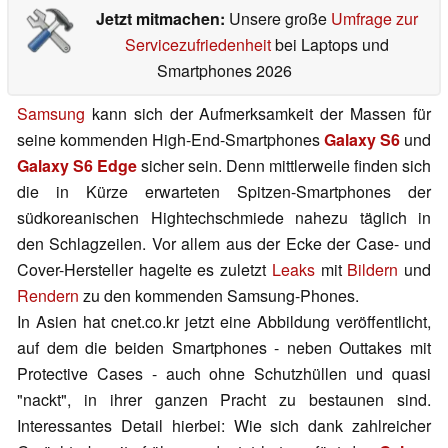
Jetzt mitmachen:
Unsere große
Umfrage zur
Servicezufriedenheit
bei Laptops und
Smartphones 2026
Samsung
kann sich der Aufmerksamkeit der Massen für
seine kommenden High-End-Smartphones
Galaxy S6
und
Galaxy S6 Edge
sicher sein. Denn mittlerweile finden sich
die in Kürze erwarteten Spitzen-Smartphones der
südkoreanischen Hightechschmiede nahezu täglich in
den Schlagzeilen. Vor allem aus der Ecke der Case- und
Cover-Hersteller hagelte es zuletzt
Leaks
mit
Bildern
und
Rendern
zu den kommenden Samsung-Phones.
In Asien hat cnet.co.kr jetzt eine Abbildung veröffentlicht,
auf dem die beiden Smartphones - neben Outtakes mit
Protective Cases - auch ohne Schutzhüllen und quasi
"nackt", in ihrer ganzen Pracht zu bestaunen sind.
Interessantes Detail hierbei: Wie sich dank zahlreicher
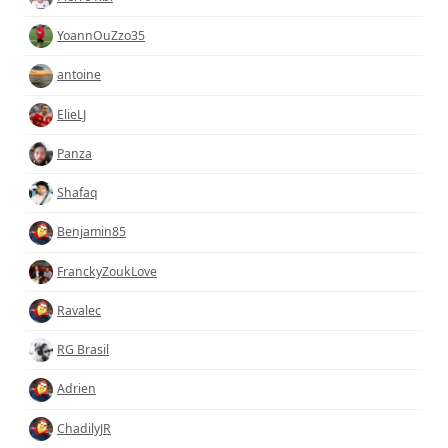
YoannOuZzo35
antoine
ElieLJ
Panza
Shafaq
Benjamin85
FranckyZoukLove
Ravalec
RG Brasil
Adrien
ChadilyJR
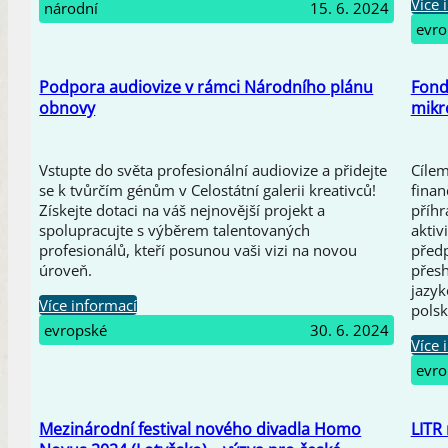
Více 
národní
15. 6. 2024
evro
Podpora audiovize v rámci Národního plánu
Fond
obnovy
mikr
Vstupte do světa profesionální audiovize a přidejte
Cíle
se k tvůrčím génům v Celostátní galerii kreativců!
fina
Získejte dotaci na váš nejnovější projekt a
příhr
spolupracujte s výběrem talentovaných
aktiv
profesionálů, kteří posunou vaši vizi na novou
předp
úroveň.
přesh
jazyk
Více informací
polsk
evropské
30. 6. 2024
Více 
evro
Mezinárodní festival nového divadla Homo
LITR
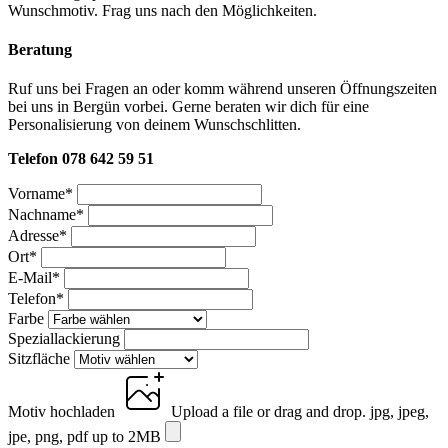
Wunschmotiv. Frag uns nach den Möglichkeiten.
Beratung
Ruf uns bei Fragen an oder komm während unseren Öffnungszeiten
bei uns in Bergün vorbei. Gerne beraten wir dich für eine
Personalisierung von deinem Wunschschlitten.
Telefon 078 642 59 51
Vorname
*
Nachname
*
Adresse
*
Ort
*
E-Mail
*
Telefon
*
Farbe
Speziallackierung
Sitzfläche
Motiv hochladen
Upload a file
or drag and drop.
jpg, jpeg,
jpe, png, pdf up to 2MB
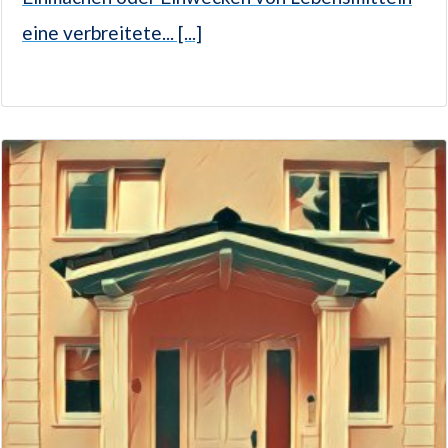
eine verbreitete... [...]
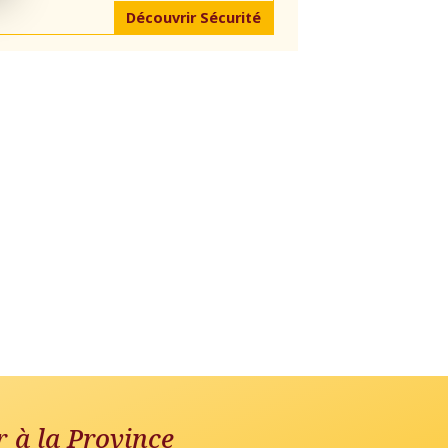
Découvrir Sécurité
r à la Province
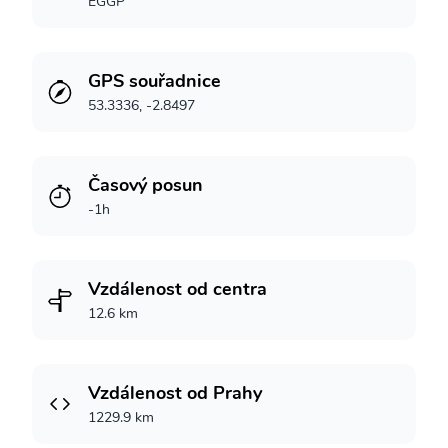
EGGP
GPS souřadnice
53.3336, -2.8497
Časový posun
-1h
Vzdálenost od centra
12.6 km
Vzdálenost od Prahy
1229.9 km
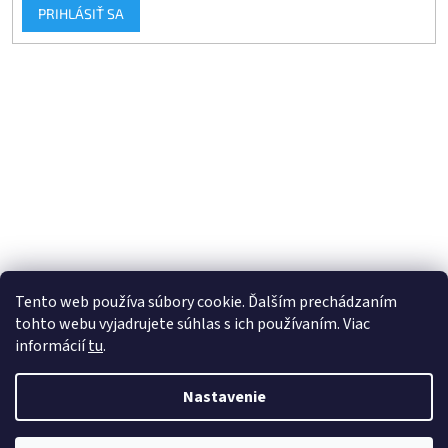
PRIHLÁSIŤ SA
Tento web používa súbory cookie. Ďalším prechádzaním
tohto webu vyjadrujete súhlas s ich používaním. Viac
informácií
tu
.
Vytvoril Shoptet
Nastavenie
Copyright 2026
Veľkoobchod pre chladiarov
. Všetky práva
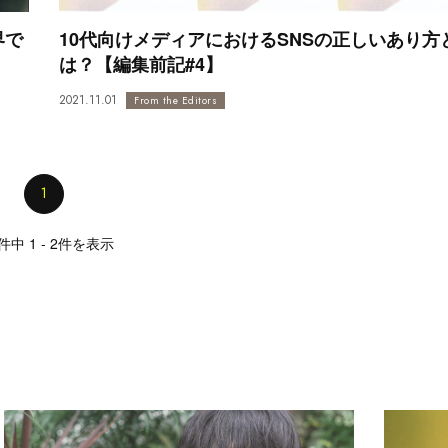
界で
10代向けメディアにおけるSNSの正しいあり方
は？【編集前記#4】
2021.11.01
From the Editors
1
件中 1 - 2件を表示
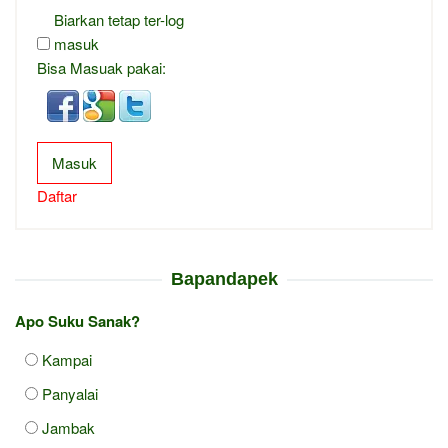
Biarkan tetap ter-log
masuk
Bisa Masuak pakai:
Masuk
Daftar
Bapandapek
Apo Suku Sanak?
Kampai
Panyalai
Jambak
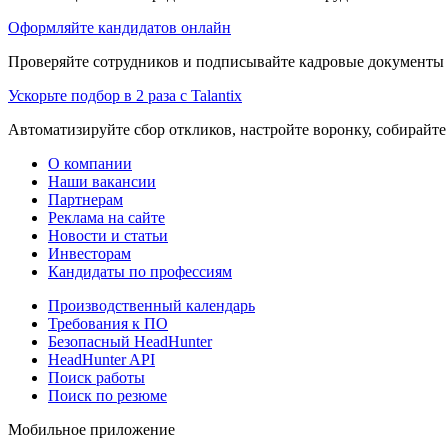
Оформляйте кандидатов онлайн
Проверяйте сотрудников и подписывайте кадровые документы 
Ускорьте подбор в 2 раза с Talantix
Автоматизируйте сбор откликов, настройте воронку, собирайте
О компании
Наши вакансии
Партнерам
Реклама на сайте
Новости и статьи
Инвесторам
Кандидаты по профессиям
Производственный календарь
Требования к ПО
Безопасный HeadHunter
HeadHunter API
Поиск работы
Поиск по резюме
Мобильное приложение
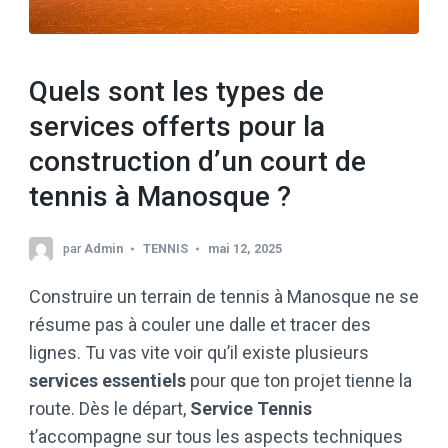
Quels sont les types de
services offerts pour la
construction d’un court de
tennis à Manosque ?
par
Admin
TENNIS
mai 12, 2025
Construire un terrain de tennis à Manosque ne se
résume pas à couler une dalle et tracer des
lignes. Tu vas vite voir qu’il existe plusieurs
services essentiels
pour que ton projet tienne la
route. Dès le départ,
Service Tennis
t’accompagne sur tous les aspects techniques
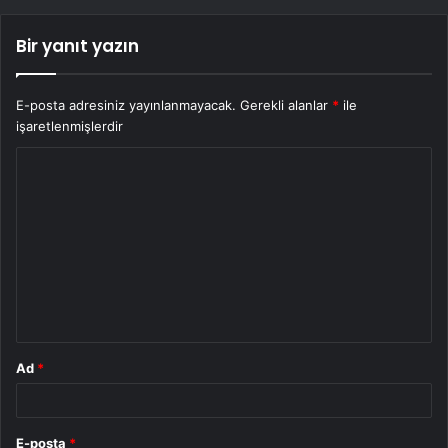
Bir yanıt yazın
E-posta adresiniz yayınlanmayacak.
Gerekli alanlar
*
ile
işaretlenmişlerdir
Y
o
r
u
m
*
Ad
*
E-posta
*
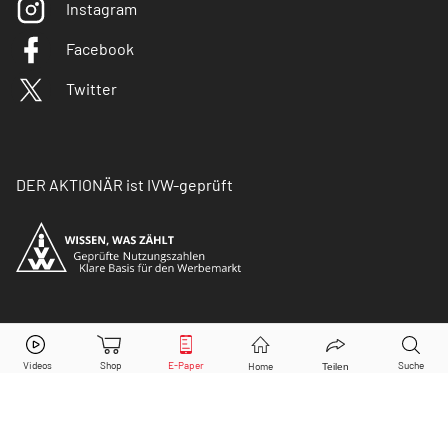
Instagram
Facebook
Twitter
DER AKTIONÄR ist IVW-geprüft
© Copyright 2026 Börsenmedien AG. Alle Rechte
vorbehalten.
-------
What lines in the material include the string "Copyright"? Pull each one out.

Copyright 2026
© Copyright 2026 Börsenmedien AG. Alle Rechte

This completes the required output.